The first time put I ever had there was a 15 footer that broke 8 feet………….and that was in October when the greens hadn’t even been cut that day. Right then I knew I was in for a special experience………and I was not disappointed. While the course is accurately viewed as difficult, I found a number of mitigating factors. Fairway landing areas are generous, though there is usually a better side of the fairway to approach from. And only a few greens—generally on the shortest holes--are completely surrounded by bunkers. So unlike other difficult courses (Seminole, Winged Foot West and Oakland Hills South are among those that come quickly to mind) playing a running approach is quite feasible—or even preferable—in many cases. I’ve a double digit handicap, and breaking 90 has not been a problem whenever I played.
The fabled tree removal—the project that got the trend started in the 90s—makes for striking views in all directions. Seventeen flagsticks are visible from the massive front porch of the clubhouse. And while the Pennsylvania Turnpike does bisect the course, it’s far enough below grade as to be not at all intrusive.
The greens are as difficult as advertised. Sam Snead once claimed that “I went to mark my ball, but the coin slid off .” But there are antidotes to the ubiquitous back to front slope found on more conventional courses, a four of them (1, 3, 10 and 12) fall away from the golfer. Others are sloped severely left or right, requiring some thought on the approach. And there are lots of undulations, many severe, though some, e.g. the 3rd and 8th, are more subtle. Over 200 bunkers add to the challenge, even without the furrows that were present for many years.
I have yet to play Cypress or Pine Valley, but until I do—and maybe even after—this is my favorite golf course in the U.S.

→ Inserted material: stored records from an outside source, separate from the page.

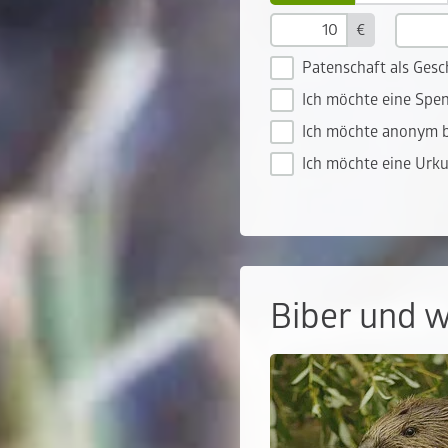
€
Patenschaft als Ges
Ich möchte eine Spe
Ich möchte anonym b
Ich möchte eine Urk
Biber und w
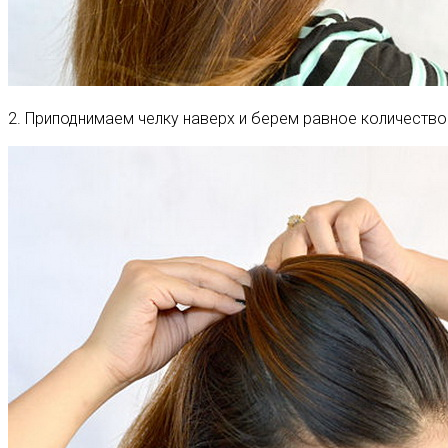
2. Приподнимаем челку наверх и берем равное количеств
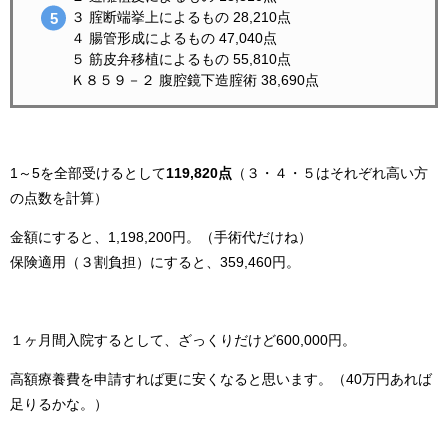
３ 腟断端挙上によるもの 28,210点
４ 腸管形成によるもの 47,040点
５ 筋皮弁移植によるもの 55,810点
Ｋ８５９－２ 腹腔鏡下造腟術 38,690点
1～5を全部受けるとして
119,820点
（３・４・５はそれぞれ高い方
の点数を計算）
金額にすると、1,198,200円。（手術代だけね）
保険適用（３割負担）にすると、359,460円。
１ヶ月間入院するとして、ざっくりだけど600,000円。
高額療養費を申請すれば更に安くなると思います。（40万円あれば
足りるかな。）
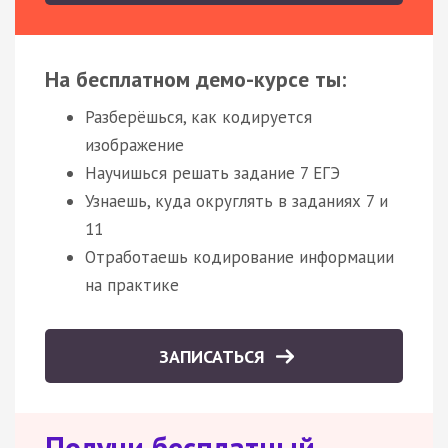
На бесплатном демо-курсе ты:
Разберёшься, как кодируется
изображение
Научишься решать задание 7 ЕГЭ
Узнаешь, куда округлять в заданиях 7 и
11
Отработаешь кодирование информации
на практике
ЗАПИСАТЬСЯ
Получи бесплатный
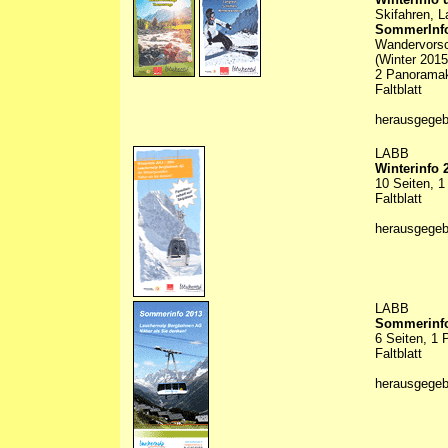
Skifahren, L
SommerInfo
Wandervors
(Winter 201
2 Panoramaka
Faltblatt
herausgege
LABB
Winterinfo 
10 Seiten, 1
Faltblatt
herausgege
LABB
Sommerinfo
6 Seiten, 1 
Faltblatt
herausgege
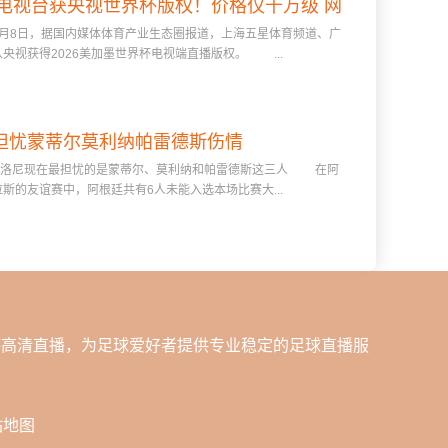
电视台获央视世界杯版权！价格仅千万级 网
8日，据国内媒体体育产业生态圈报道，上海五星体育频道、广
络平台却花了16亿
央视获得2026美加墨世界杯电视端直播版权。 ...
担忧蒙蒂尔莫利纳帕雷德斯伤情
洛尼现在最担忧的是蒙蒂尔、莫利纳和帕雷德斯这三人 在阿
斯的友谊赛中，阿根廷共有6人未能入选本场比赛大...
杯高清直播，为足球爱好者提供专业稳定的足球直播服
站地图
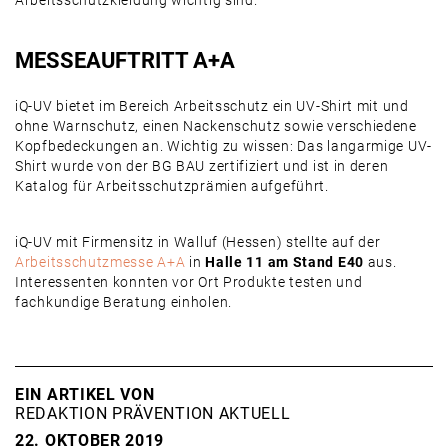
Arbeitsschutzkleidung wichtig sind.
MESSEAUFTRITT A+A
iQ-UV bietet im Bereich Arbeitsschutz ein UV-Shirt mit und
ohne Warnschutz, einen Nackenschutz sowie verschiedene
Kopfbedeckungen an. Wichtig zu wissen: Das langarmige UV-
Shirt wurde von der BG BAU zertifiziert und ist in deren
Katalog für Arbeitsschutzprämien aufgeführt.
iQ-UV mit Firmensitz in Walluf (Hessen) stellte auf der
Arbeitsschutzmesse A+A
in
Halle 11 am Stand E40
aus.
Interessenten konnten vor Ort Produkte testen und
fachkundige Beratung einholen.
EIN ARTIKEL VON
REDAKTION PRÄVENTION AKTUELL
22. OKTOBER 2019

I played Oakmont to complete the Top 100, but I have no desire to go back. I can’t understand why anyone other than the best of golfers who really enjoy being tested would want to join Oakmont. In my opinion, this collection of 18 holes is more like a penal colony than a golf course.

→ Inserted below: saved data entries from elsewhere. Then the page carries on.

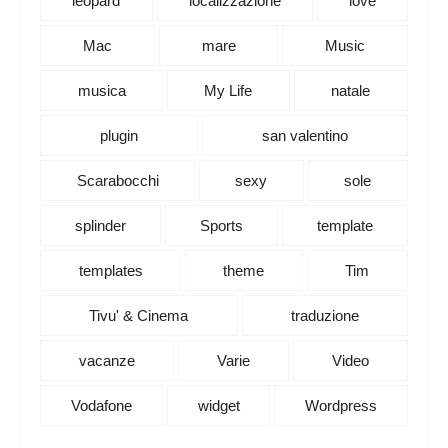
leopard
localizzazione
love
Mac
mare
Music
musica
My Life
natale
plugin
san valentino
Scarabocchi
sexy
sole
splinder
Sports
template
templates
theme
Tim
Tivu' & Cinema
traduzione
vacanze
Varie
Video
Vodafone
widget
Wordpress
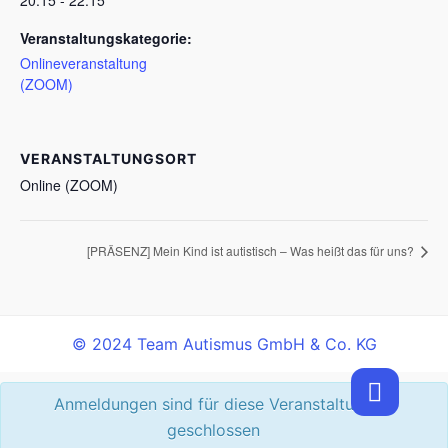
Veranstaltungskategorie:
Onlineveranstaltung
(ZOOM)
VERANSTALTUNGSORT
Online (ZOOM)
[PRÄSENZ] Mein Kind ist autistisch – Was heißt das für uns?
© 2024 Team Autismus GmbH & Co. KG
Anmeldungen sind für diese Veranstaltung
geschlossen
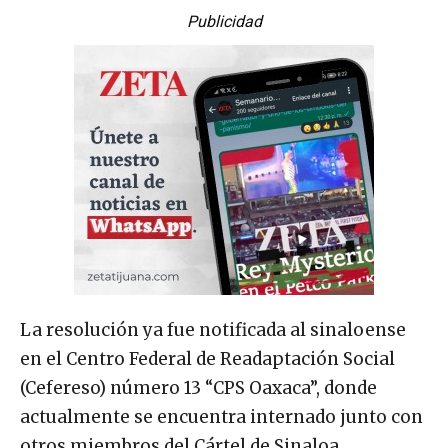
Publicidad
La resolución ya fue notificada al sinaloense
en el Centro Federal de Readaptación Social
(Cefereso) número 13 “CPS Oaxaca”, donde
actualmente se encuentra internado junto con
otros miembros del Cártel de Sinaloa,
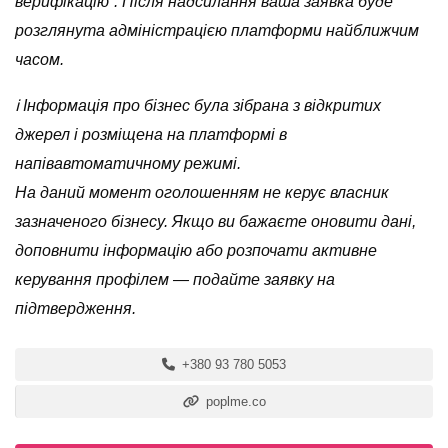
верифікацію”. Після надсилання ваша заявка буде
розглянута адміністрацією платформи найближчим
часом.
ℹ️ Інформація про бізнес була зібрана з відкритих
джерел і розміщена на платформі в
напівавтоматичному режимі.
На даний момент оголошенням не керує власник
зазначеного бізнесу. Якщо ви бажаєте оновити дані,
доповнити інформацію або розпочати активне
керування профілем — подайте заявку на
підтвердження.
+380 93 780 5053
poplme.co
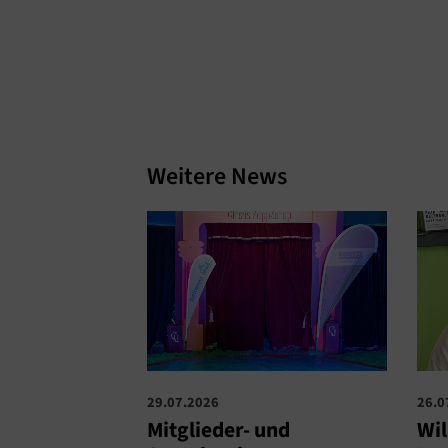
Weitere News
29.07.2026
26.0
Mitglieder- und
Wi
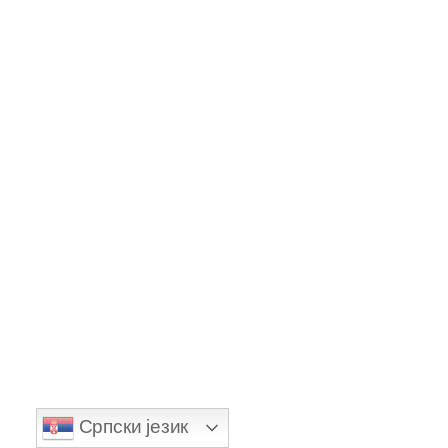
Recent Posts
0 COMMENTS
Koliko traje put od Hurgade do
Luksora? Detaljan vodič za 2026.
0 COMMENTS
Српски језик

Oakmont was founded and designed in 1903 by Henry Fownes and his son William. Their goal was to build the most difficult golf course possible, and they succeeded. After the course was built, the Fownes boys would watch golfers play the course, and whenever they saw a player hit over a fairway bunker or hit a poor shot that went unpunished, they would instruct the greens keeper to excavate another bunker. At one time they had directed the installation of more than 350 bunkers. The Fownes’ design philosophy was that “a shot poorly played should be a shot irrevocably lost.” The golf world should be damn glad that this was the only course they designed. Larry Berle.